Every entry must be transcribed without alteration.
========================================================================
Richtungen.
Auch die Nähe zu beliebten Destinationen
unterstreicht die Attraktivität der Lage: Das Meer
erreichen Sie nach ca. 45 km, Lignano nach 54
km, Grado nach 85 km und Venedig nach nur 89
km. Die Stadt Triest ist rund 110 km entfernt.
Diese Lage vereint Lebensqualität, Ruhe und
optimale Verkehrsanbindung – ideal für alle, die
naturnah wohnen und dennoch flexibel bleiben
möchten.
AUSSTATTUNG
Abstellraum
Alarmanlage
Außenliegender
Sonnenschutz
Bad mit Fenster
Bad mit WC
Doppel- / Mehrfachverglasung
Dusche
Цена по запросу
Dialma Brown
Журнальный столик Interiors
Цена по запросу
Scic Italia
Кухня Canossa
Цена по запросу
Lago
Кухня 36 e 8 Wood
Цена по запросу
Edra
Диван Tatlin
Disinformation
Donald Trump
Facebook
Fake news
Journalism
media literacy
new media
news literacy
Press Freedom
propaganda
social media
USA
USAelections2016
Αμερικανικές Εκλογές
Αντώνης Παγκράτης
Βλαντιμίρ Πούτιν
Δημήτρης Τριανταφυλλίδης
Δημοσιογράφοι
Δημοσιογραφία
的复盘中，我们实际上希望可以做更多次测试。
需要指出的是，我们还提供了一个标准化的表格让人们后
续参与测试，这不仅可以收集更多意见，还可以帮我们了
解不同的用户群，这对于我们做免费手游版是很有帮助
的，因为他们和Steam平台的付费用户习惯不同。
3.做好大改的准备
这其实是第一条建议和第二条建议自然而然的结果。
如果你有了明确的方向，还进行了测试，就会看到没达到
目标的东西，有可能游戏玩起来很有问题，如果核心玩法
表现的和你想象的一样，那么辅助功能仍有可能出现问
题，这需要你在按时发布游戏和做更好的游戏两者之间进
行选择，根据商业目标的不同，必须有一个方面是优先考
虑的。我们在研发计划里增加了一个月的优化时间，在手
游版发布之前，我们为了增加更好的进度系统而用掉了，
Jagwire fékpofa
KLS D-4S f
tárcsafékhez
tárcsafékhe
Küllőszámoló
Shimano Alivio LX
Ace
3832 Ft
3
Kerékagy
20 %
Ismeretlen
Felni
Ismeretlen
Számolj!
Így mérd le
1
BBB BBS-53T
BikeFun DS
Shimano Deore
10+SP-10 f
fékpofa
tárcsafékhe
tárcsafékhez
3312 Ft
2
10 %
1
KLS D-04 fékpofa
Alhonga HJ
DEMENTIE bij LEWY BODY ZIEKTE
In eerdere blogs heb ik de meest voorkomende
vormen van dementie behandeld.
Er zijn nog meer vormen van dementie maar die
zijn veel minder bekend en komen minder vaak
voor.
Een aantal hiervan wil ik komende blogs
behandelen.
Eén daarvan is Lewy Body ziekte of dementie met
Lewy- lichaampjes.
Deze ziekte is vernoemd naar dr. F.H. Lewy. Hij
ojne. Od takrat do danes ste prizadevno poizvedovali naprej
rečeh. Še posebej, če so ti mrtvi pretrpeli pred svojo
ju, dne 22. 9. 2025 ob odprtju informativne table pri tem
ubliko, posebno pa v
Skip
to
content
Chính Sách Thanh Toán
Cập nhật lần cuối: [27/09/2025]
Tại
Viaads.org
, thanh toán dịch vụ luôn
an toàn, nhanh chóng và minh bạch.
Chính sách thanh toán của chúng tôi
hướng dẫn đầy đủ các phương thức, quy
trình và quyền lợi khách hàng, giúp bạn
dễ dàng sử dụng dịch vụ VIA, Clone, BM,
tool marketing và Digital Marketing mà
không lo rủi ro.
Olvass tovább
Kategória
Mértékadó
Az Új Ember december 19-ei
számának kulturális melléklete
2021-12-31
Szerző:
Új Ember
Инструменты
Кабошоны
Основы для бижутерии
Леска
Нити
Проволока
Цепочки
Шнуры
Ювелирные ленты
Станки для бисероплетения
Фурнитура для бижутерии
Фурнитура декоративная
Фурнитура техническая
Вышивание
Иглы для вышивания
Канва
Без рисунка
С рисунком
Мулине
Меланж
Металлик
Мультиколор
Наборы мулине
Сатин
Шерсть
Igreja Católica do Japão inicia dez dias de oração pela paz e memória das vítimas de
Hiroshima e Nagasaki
========================================================================
RESPONSE FOR THIS EXERCISE:
Richtungen.
Auch die Nähe zu beliebten Destinationen
unterstreicht die Attraktivität der Lage: Das Meer
erreichen Sie nach ca. 45 km, Lignano nach 54
km, Grado nach 85 km und Venedig nach nur 89
km. Die Stadt Triest ist rund 110 km entfernt.
Diese Lage vereint Lebensqualität, Ruhe und
optimale Verkehrsanbindung – ideal für alle, die
naturnah wohnen und dennoch flexibel bleiben
möchten.
AUSSTATTUNG
Abstellraum
Alarmanlage
Außenliegender
Sonnenschutz
Bad mit Fenster
Bad mit WC
Doppel- / Mehrfachverglasung
Dusche
Цена по запросу
Dialma Brown
Журнальный столик Interiors
Цена по запросу
Scic Italia
Кухня Canossa
Цена по запросу
Lago
Кухня 36 e 8 Wood
Цена по запросу
Edra
Диван Tatlin
Disinformation
Donald Trump
Facebook
Fake news
Journalism
media literacy
new media
news literacy
Press Freedom
propaganda
social media
USA
USAelections2016
Αμερικανικές Εκλογές
Αντώνης Παγκράτης
Βλαντιμίρ Πούτιν
Δημήτρης Τριανταφυλλίδης
Δημοσιογράφοι
Δημοσιογραφία
的复盘中，我们实际上希望可以做更多次测试。
需要指出的是，我们还提供了一个标准化的表格让人们后
续参与测试，这不仅可以收集更多意见，还可以帮我们了
解不同的用户群，这对于我们做免费手游版是很有帮助
的，因为他们和Steam平台的付费用户习惯不同。
3.做好大改的准备
这其实是第一条建议和第二条建议自然而然的结果。
如果你有了明确的方向，还进行了测试，就会看到没达到
目标的东西，有可能游戏玩起来很有问题，如果核心玩法
表现的和你想象的一样，那么辅助功能仍有可能出现问
题，这需要你在按时发布游戏和做更好的游戏两者之间进
行选择，根据商业目标的不同，必须有一个方面是优先考
虑的。我们在研发计划里增加了一个月的优化时间，在手
游版发布之前，我们为了增加更好的进度系统而用掉了，
Jagwire fékpofa
KLS D-4S f
tárcsafékhez
tárcsafékhe
Küllőszámoló
Shimano Alivio LX
Ace
3832 Ft
3
Kerékagy
20 %
Ismeretlen
Felni
Ismeretlen
Számolj!
Így mérd le
1
BBB BBS-53T
BikeFun DS
Shimano Deore
10+SP-10 f
fékpofa
tárcsafékhe
tárcsafékhez
3312 Ft
2
10 %
1
KLS D-04 fékpofa
Alhonga HJ
DEMENTIE bij LEWY BODY ZIEKTE
In eerdere blogs heb ik de meest voorkomende
vormen van dementie behandeld.
Er zijn nog meer vormen van dementie maar die
zijn veel minder bekend en komen minder vaak
voor.
Een aantal hiervan wil ik komende blogs
behandelen.
Eén daarvan is Lewy Body ziekte of dementie met
Lewy- lichaampjes.
Deze ziekte is vernoemd naar dr. F.H. Lewy. Hij
ojne. Od takrat do danes ste prizadevno poizvedovali naprej
rečeh. Še posebej, če so ti mrtvi pretrpeli pred svojo
ju, dne 22. 9. 2025 ob odprtju informativne table pri tem
ubliko, posebno pa v
Skip
to
content
Chính Sách Thanh Toán
Cập nhật lần cuối: [27/09/2025]
Tại
Viaads.org
, thanh toán dịch vụ luôn
an toàn, nhanh chóng và minh bạch.
Chính sách thanh toán của chúng tôi
hướng dẫn đầy đủ các phương thức, quy
trình và quyền lợi khách hàng, giúp bạn
dễ dàng sử dụng dịch vụ VIA, Clone, BM,
tool marketing và Digital Marketing mà
không lo rủi ro.
Olvass tovább
Kategória
Mértékadó
Az Új Ember december 19-ei
számának kulturális melléklete
2021-12-31
Szerző:
Új Ember
Инструменты
Кабошоны
Основы для бижутерии
Леска
Нити
Проволока
Цепочки
Шнуры
Ювелирные ленты
Станки для бисероплетения
Фурнитура для бижутерии
Фурнитура декоративная
Фурнитура техническая
Вышивание
Иглы для вышивания
Канва
Без рисунка
С рисунком
Мулине
Меланж
Металлик
Мультиколор
Наборы мулине
Сатин
Шерсть
Igreja Católica do Japão inicia dez dias de oração pela paz e memória das vítimas de
Hiroshima e Nagasaki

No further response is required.